WHAT IS EXPECTED
Looking at the entries below, state how many lines contain the word "español". Give the number alone.

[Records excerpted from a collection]

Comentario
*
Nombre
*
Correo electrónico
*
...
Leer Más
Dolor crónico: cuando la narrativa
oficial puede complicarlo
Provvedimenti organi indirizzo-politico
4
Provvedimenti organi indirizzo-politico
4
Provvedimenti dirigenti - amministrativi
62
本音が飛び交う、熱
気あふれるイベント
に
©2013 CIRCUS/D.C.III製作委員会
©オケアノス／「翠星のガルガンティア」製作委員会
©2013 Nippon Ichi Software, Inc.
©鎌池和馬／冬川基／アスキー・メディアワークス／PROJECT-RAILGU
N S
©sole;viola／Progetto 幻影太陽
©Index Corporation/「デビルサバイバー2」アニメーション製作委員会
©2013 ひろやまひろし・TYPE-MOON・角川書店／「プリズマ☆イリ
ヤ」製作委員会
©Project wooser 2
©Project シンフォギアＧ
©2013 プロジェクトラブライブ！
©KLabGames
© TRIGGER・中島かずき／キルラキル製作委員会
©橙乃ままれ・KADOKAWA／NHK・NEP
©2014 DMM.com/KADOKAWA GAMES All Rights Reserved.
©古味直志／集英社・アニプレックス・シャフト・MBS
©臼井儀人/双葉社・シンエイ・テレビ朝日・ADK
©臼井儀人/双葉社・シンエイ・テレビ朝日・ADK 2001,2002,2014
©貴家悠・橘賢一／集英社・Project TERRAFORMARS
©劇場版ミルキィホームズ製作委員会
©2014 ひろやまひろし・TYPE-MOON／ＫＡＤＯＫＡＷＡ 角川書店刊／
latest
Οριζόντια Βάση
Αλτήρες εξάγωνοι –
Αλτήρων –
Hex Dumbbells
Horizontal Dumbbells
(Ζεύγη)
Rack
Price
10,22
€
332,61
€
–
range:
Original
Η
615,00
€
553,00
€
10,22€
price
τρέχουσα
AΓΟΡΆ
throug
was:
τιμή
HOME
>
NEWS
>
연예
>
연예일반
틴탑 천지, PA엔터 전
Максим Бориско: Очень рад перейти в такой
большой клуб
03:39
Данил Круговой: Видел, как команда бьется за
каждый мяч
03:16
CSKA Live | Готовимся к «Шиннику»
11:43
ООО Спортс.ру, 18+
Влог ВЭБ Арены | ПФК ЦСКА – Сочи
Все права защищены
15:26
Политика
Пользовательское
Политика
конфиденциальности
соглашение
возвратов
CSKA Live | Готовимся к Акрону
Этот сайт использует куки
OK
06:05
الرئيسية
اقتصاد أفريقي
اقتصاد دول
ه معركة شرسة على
...
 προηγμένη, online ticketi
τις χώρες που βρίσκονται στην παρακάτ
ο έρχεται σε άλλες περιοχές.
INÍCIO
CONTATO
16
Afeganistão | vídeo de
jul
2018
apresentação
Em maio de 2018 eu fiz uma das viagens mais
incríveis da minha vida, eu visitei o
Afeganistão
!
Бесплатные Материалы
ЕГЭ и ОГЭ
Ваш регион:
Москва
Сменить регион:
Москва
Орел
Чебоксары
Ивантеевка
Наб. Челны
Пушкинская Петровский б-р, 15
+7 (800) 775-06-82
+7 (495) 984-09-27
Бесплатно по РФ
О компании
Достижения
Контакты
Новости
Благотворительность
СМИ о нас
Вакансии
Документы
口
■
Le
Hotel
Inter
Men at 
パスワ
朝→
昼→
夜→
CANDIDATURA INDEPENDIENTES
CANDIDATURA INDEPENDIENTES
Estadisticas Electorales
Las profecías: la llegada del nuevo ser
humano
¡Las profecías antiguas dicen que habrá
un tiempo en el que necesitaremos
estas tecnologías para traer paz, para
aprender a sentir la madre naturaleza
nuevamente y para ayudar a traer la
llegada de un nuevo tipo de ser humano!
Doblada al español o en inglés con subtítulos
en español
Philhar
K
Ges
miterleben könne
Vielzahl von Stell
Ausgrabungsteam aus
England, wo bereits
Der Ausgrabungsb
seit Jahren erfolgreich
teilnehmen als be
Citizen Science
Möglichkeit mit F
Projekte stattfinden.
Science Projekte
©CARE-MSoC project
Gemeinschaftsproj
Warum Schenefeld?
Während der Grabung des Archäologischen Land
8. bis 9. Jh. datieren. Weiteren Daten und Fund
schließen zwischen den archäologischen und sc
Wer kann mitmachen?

RESULT FOR THIS TASK
2